> About this task: Collect each line of the records containing the string "Espagne".

--- Data shown Enclosed Below ---

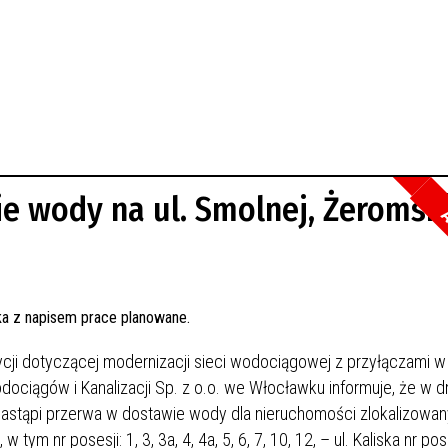
e wody na ul. Smolnej, Żeromsk
A
cji dotyczącej modernizacji sieci wodociągowej z przyłączami w 
ociągów i Kanalizacji Sp. z o.o. we Włocławku informuje, że w d
 nastąpi przerwa w dostawie wody dla nieruchomości zlokalizowan
 w tym nr posesji: 1, 3, 3a, 4, 4a, 5, 6, 7, 10, 12, – ul. Kaliska nr pos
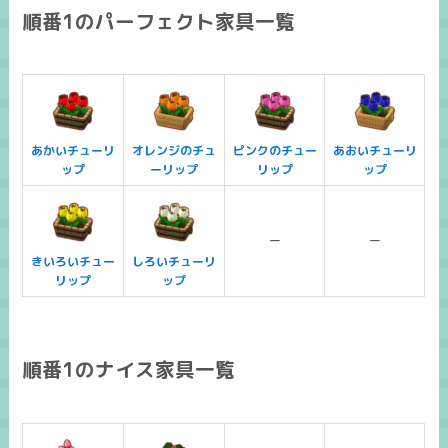
順番1のパーフェクト家具一覧
あかいチューリ
オレンジのチュ
ピンクのチュー
あおいチューリ
ップ
ーリップ
リップ
ップ
ー
ー
きいろいチュー
しろいチューリ
リップ
ップ
順番1のナイス家具一覧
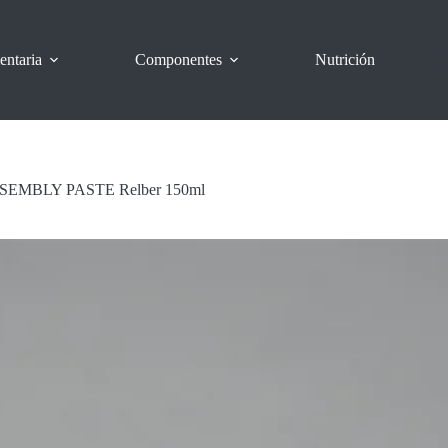
entaria
Componentes
Nutrición
SSEMBLY PASTE Relber 150ml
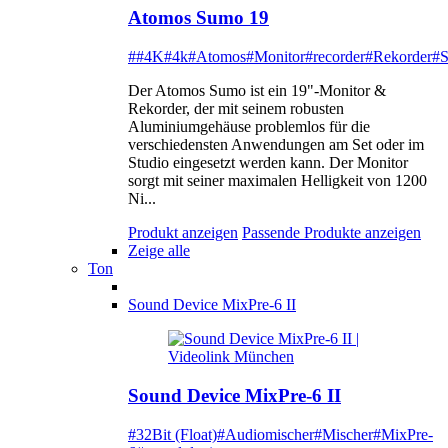
Atomos Sumo 19
##4K
#4k
#Atomos
#Monitor
#recorder
#Rekorder
#
Der Atomos Sumo ist ein 19"-Monitor &
Rekorder, der mit seinem robusten
Aluminiumgehäuse problemlos für die
verschiedensten Anwendungen am Set oder im
Studio eingesetzt werden kann. Der Monitor
sorgt mit seiner maximalen Helligkeit von 1200
Ni...
Produkt anzeigen
Passende Produkte anzeigen
Zeige alle
Ton
Sound Device MixPre-6 II
Sound Device MixPre-6 II
#32Bit (Float)
#Audiomischer
#Mischer
#MixPre-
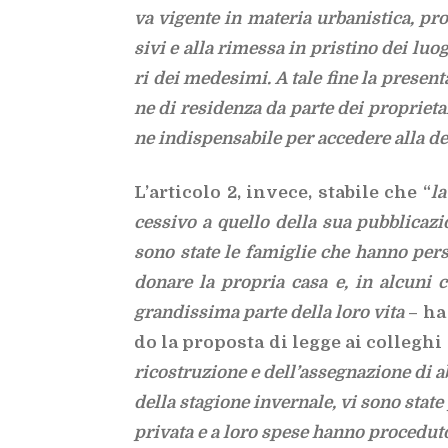
va vi­gen­te in ma­te­ria ur­ba­ni­sti­ca, pr
si­vi e alla ri­mes­sa in pri­sti­no dei luo­
ri dei me­de­si­mi. A tale fine la pre­sen­t
ne di re­si­den­za da par­te dei pro­prie­ta
ne in­di­spen­sa­bi­le per ac­ce­de­re alla
L’ar­ti­co­lo 2, in­ve­ce, sta­bi­le che “
la
ces­si­vo a quel­lo del­la sua pub­bli­ca­zi
sono sta­te le fa­mi­glie che han­no per­
do­na­re la pro­pria casa e, in al­cu­ni 
gran­dis­si­ma par­te del­la loro vita
– ha 
do la pro­po­sta di leg­ge ai col­le­g
ri­co­stru­zio­ne e del­l’as­se­gna­zio­ne di abi
del­la sta­gio­ne in­ver­na­le, vi sono sta­te 
pri­va­ta e a loro spe­se han­no pro­ce­du­to 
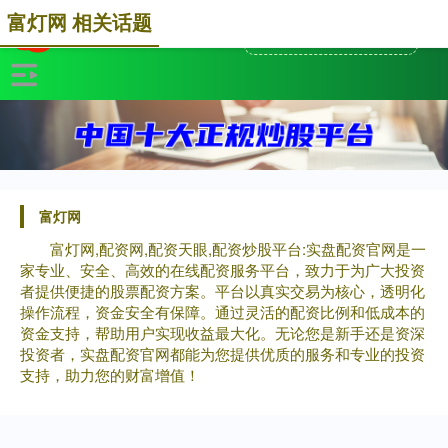
富灯网 相关话题
富灯网
富灯网,配资网,配资天眼,配资炒股平台:实盘配资官网是一
家专业、安全、高效的在线配资服务平台，致力于为广大投资
者提供便捷的股票配资方案。平台以真实交易为核心，透明化
操作流程，资金安全有保障。通过灵活的配资比例和低成本的
资金支持，帮助用户实现收益最大化。无论您是新手还是资深
投资者，实盘配资官网都能为您提供优质的服务和专业的投资
支持，助力您的财富增值！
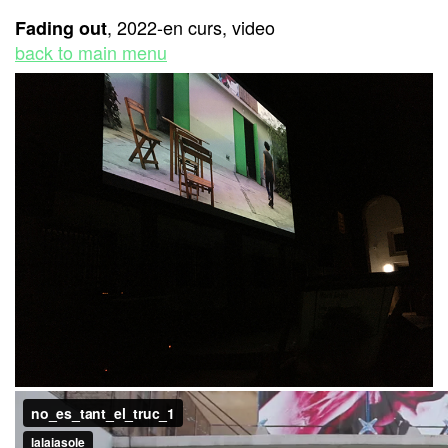
, 2022-en curs, video
Fading out
back to main menu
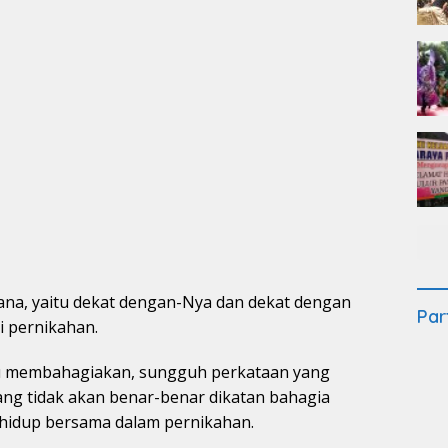
ana, yaitu dekat dengan-Nya dan dekat dengan
Par
i pernikahan.
itu membahagiakan, sungguh perkataan yang
ang tidak akan benar-benar dikatan bahagia
k hidup bersama dalam pernikahan.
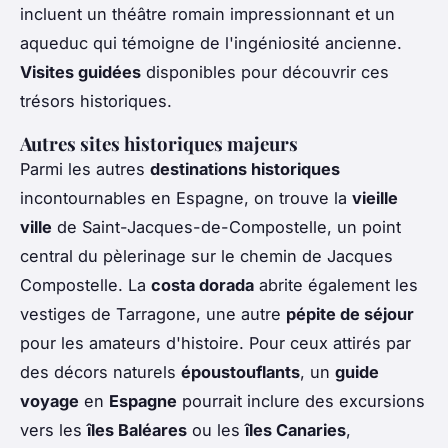
incluent un théâtre romain impressionnant et un
aqueduc qui témoigne de l'ingéniosité ancienne.
Visites guidées
disponibles pour découvrir ces
trésors historiques.
Autres sites historiques majeurs
Parmi les autres
destinations historiques
incontournables en Espagne, on trouve la
vieille
ville
de Saint-Jacques-de-Compostelle, un point
central du pèlerinage sur le chemin de Jacques
Compostelle. La
costa dorada
abrite également les
vestiges de Tarragone, une autre
pépite de séjour
pour les amateurs d'histoire. Pour ceux attirés par
des décors naturels
époustouflants
, un
guide
voyage
en
Espagne
pourrait inclure des excursions
vers les
îles Baléares
ou les
îles Canaries
,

--- End of Enclosed Data shown ---

> Result:
incontournables en Espagne, on trouve la
Espagne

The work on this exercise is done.